At the forum on 1.30.11, Pastoral Counselor Brooke McGillis of the Cathedral Center for Pastoral Counseling Center discussed dealing with unexpected change.

When thinking about unexpected change I think immediately about the artistic process that includes the “happy accident.” I am an artist and have struggled to know when a work is “done.” As an artist, I have often worked over the genius in a piece, not seeing the beauty in stopping; and once we have crossed those limits, we have lost the point of praxis and the relationship to the clear edge of the work. In a visceral way, there is an experience with managing that relationship between praxis and the unknown edge.

The dynamic element to the relationship between praxis, (point of departure) and the edge is the function of the relationship. If one were to require change in this paradigm, the praxis is not flexible and the edge may be unknown, how is it then that change happens at all? Change happens in the dynamic of relationship. This can be said in any context.

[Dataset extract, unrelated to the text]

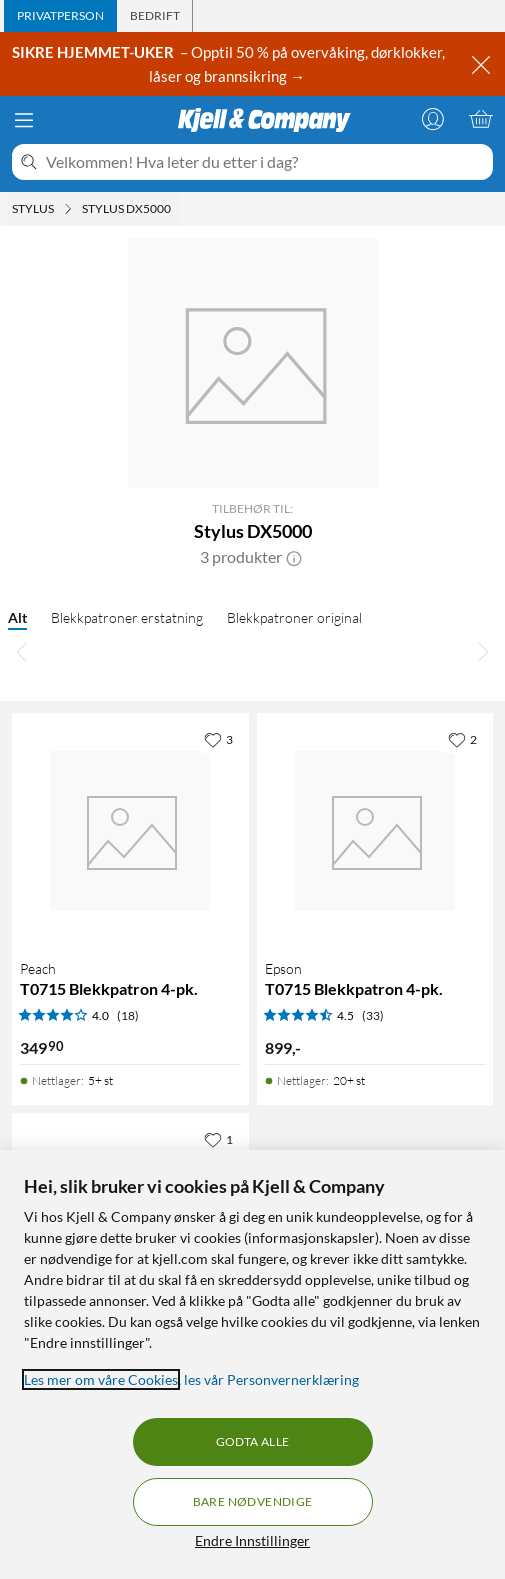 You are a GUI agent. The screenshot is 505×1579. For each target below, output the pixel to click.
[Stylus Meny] (68, 209)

Uncertainty is a characterization of our collective projected anxiety. It is a characterization because certainty does not exist. It is a character in our understanding of reality. We operate as if there is an implicit agreement that if certain criteria are met then we believe a course of events will occur. Certainty in the face of our intellectual understanding that there is not certainty acts as an implicit agreement thus contributes to how we structure our systems.

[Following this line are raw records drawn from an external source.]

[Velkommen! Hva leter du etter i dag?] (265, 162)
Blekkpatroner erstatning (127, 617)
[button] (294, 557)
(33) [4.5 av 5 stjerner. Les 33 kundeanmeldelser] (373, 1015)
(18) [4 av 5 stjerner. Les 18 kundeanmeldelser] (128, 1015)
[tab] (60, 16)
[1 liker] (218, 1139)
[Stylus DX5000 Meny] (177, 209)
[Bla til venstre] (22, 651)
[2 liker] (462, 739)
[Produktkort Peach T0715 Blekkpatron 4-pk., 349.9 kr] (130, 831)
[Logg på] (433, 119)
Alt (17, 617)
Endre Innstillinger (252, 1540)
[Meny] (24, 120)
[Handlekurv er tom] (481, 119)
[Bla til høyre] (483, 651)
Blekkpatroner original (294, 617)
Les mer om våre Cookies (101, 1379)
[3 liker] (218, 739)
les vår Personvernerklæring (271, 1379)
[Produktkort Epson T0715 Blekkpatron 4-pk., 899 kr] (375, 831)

The temptation is so intoxicating that certainty can become the valuation of the ontogenesis of our hope. Put more clearly, hope is employed with the hope of certainty. If we were to draw a picture of this, we would have a tight loop that seems impenetrable since there is no such thing as certainty. In fact, the nature of hope seems to be smothered under the weight of certainty. Why force hope to function as a prop to certainty, and mollifying the power of hope by turning away from the uncertain.

Let us continue to think in terms of pictures and images. If we imagine how a cycle of hope being a condition of certainty would look after some time; an image that comes to my mind is a bubble. An ever expanding mass of apprehension that that waits for hope to penetrate the bubble but hope is being pushed out by the force of the need to be certain.

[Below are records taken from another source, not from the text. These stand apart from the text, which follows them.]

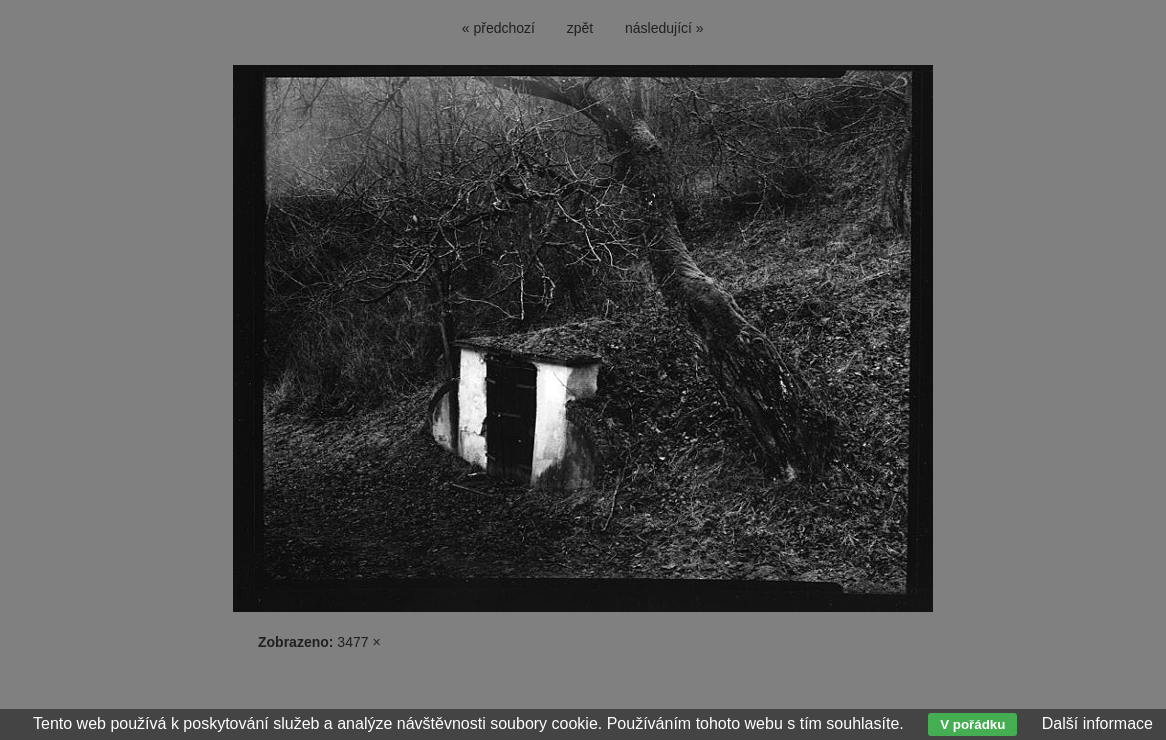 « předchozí (498, 28)
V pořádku (972, 724)
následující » (664, 28)
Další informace (1097, 723)
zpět (580, 28)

Back to our artist selves…our visceral experience of each other can penetrate the bubble of apprehension and ought to be seen as social medicine. We heal neurologically by way of connection to the people around us. We have clinical evidence to this as well as an intuitive understanding that to have relationships is to heal the injuries of the uncertain. Those same neurological structures can be employed to heal social systems.

A question that prompted me to write this essay was this, “How is it that I can walk away from other people’s suffering without experiencing a deep sense of pain since my empathic systems are very much in tact?” What is happening here?

The way that the brain works is telling us what is happening. The amygdala is primarily responsible for our fight or flight responses, and it operate more quickly than our frontal lobes that are responsible for most of our logical functioning. If the amygdala were not quicker than the rest of our brain then we could find our selves thinking about how fast the car is moving as it runs us over instead of having the burst of energy to get out of the way. Therefore, in this way we are built to be fearful first and a natural response to fear is to stay out of the way of what is scary and hence, the hope for certainty.

We have an ambivalent relationship with reality. Reality is both the object of comfort and the cause of pain. In the individual, denial is a manifestation of an ambivalent relationship with reality and on the social level, we stay silent when outrage would be the congruent response…as a wait and see strategy. Are we waiting for blindness? Wait until we do not see…until we have lost the choice to see…I do not know.

In the individual neurological nervous system an ambivalent relationship with a primary care giver can make it difficult to want comfort when comfort is needed. I see analogies with the individual neurological system and out greater social systems. We need comfort and yet we are afraid to ask. We are afraid because we have been injured.